The singer-songwriter shared a photo of Warne and Gudinski together on Instagram and wrote: “The world keeps taking incredible people away.

“I spoke to Shane on the anniversary of Michael’s passing this week saying we were both raising a glass of 707 in his honour, and now this news comes out.

“Shane was the kindest heart, and always went above and beyond to make people feel welcome and special. Such a gentleman.

“He gave so many hours and years of his life to bring joy to others, and was such an amazing friend to me. Il bloody miss you mate. Absolutely gutted.”

Rolling Stones frontman Mick Jagger shared a black and white photo of Warne on Twitter while recalling his cricketing talent.

He wrote: “I’m so saddened by the sudden death of Shane Warne. He brought such joy to the game and was the greatest spin bowler ever.”

Australian pop star Kylie Minogue also paid her respects, writing: “Vale Warney. Condolences to his family, friends and fans. The one and only King of Spin, #ShaneWarne.”

Her sister and fellow pop star Dannii tweeted: “I am devastated to wake up to the news that Shane Warne has passed. My heart breaks for his family and friends.

“He was such a light and energy in the room. He was always lovely to my whole family.”

Martin Pakula, sports minister of Warne's home state Victoria, said the Great Southern Stand at the Melbourne Cricket Ground (MCG), where the spinner took his 700th wicket in 2006, would be renamed the SK Warne Stand. The new moniker references the cricketer's first and middle name, Keith.

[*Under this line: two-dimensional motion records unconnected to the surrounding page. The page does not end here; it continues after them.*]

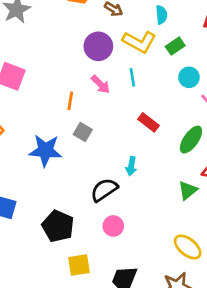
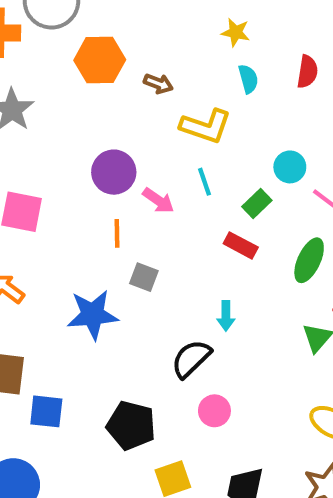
cyan semicircle: (161, 15) -> (248, 79), moved
purple circle: (98, 46) -> (114, 172), moved
green rectangle: (175, 46) -> (257, 204), moved

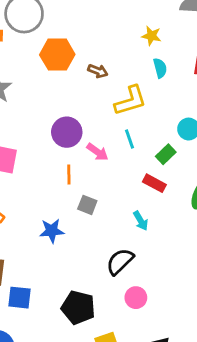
yellow L-shape: (206, 126) -> (130, 101), turned -36
blue star: (93, 315) -> (52, 231), size x0.7
cyan arrow: (226, 316) -> (141, 221), moved, turned -30

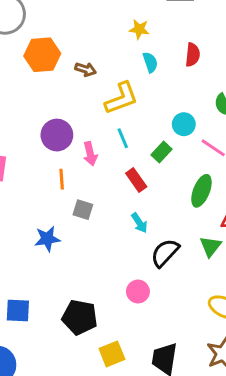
pink arrow: (98, 152) -> (90, 154), turned 45
red rectangle: (154, 183) -> (136, 180), moved, turned 30
black semicircle: (120, 261) -> (165, 253), moved
pink circle: (136, 298) -> (138, 292), moved

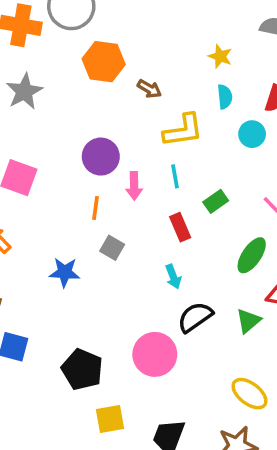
cyan circle: (184, 124) -> (252, 134), moved
pink circle: (138, 292) -> (155, 354), size x1.6

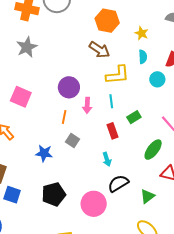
orange hexagon: (104, 62) -> (107, 21), moved
brown arrow: (149, 89) -> (99, 50), size x1.5
green triangle: (248, 321) -> (148, 196), moved
black pentagon: (82, 369) -> (54, 194), moved, turned 30

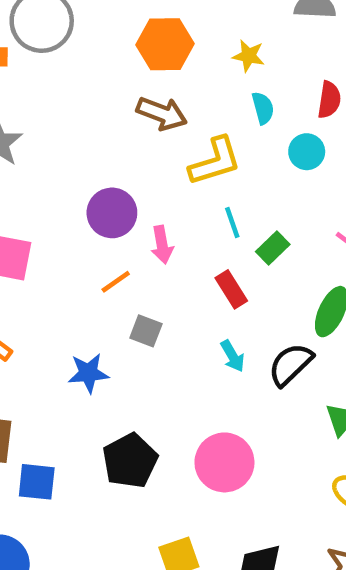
cyan line: (111, 101) -> (232, 223), moved
orange line: (64, 117) -> (116, 282), turned 56
black semicircle: (118, 183) -> (291, 364), moved

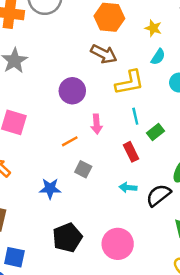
cyan semicircle: (263, 108) -> (158, 57), turned 42
purple circle: (112, 213) -> (72, 91), moved
cyan arrow: (233, 356) -> (128, 188), turned 119
blue square: (37, 482) -> (14, 257), moved

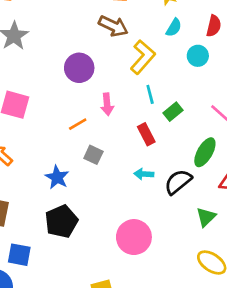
yellow L-shape: (130, 83) -> (143, 57), turned -36
blue star: (50, 189) -> (57, 177), turned 30
black pentagon: (67, 238) -> (61, 221), moved

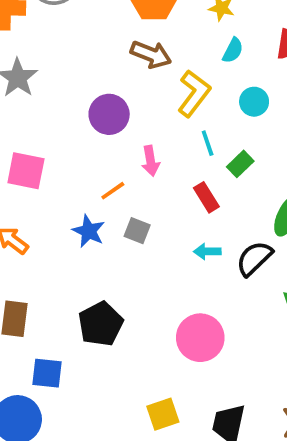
cyan circle: (198, 56) -> (254, 102), moved
blue star: (57, 177) -> (89, 231), moved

A sombre stream of people laid flowers, cricket balls and beer bottles at the foot of the statue showing Warne in full flight as a bowler.

"I came to pay my respects for a guy who just loved sport, who loved all sports, football, cricket," said professional Australian rules football player Tom Mitchell as he left a football.

Warne’s last Tweet was a tribute to Marsh, who died earlier on Friday at the age of 74.

Australia’s men’s and women’s teams wore black armbands in Warne’s honour when playing matches in Pakistan and New Zealand respectively on Saturday.

Credited with reviving the art of leg spin, Warne made his Test debut in 1992 against India, kicking off a 15-year international career.

Warne was rated as one of the five greatest players of the 20th century by Wisden but his hard living often made tabloid headlines as well.